CoNLL 2000 Dataset
A CoNLL 2000 Dataset is a Text Chunking dataset developed by CoNLL 2000 Shared Task.
- Example(s):
- Counter-Example(s):
- See: Annotation Task, Word Embedding, Bidirectional LSTM-CNN-CRF Training System.
References
2018
- (CoNLL 2000, 2018) ⇒ https://www.clips.uantwerpen.be/conll2000/chunking/ Retrieved:2018-08-12
- QUOTE: Text chunking consists of dividing a text in syntactically correlated parts of words. For example, the sentence He reckons the current account deficit will narrow to only # 1.8 billion in September. can be divided as follows:
[NP He] [VP reckons] [NP the current account deficit] [VP will narrow] [PP to] [NP only # 1.8 billion] [PP in ] [NP September].
Text chunking is an intermediate step towards full parsing. It was the shared task for CoNLL-2000. Training and test data for this task is available. This data consists of the same partitions of the Wall Street Journal corpus (WSJ) as the widely used data for noun phrase chunking: sections 15-18 as training data (211727 tokens) and section 20 as test data (47377 tokens). The annotation of the data has been derived from the WSJ corpus by a program written by Sabine Buchholz from Tilburg University, The Netherlands.

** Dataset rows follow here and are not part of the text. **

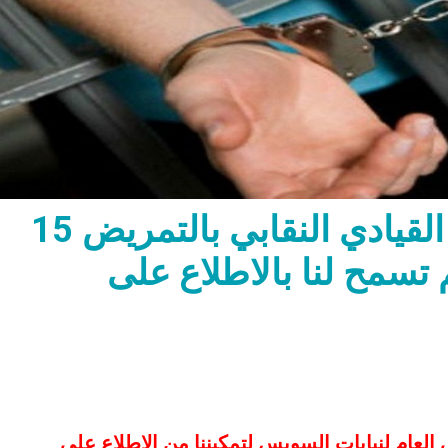
تجديد حبس وجدي السيد القيادي النقابي بالتمريض 15
لم تسمح لنا بالاطلاع على
العام لنيابات السويس لتمكيننا من الاطلاع على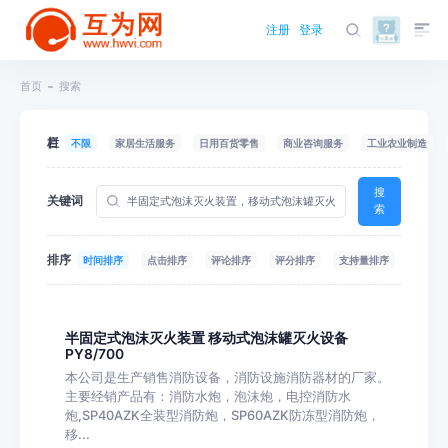
注册
登录
首页
搜索
栏目
不限
家居生活服务
日用百货零售
商业咨询服务
工业农业制造
搜
关键词
索
排序
时间排序
点击排序
评论排序
评分排序
支持量排序
半固定式泡沫灭火装置 移动式泡沫罐灭火设备
PY8/700
本公司是生产销售消防设备，消防设施消防器材的厂家。
主要经销产品有：消防水炮，泡沫炮，电控消防水
炮,SP40AZK全装型消防炮，SP60AZK防冻型消防炮，
移...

The goal of this task is to come forward with machine learning methods which after a training phase can recognize the chunk segmentation of the test data as well as possible. The training data can be used for training the text chunker. The chunkers will be evaluated with the F rate, which is a combination of the precision and recall rates: F = 2*precision*recall / (recall+precision) [1]. The precision and recall numbers will be computed over all types of chunks.
- QUOTE: Text chunking consists of dividing a text in syntactically correlated parts of words. For example, the sentence He reckons the current account deficit will narrow to only # 1.8 billion in September. can be divided as follows:
- ↑ C.J. van Rijsbergen, "Information Retrieval". Buttersworth, 1979.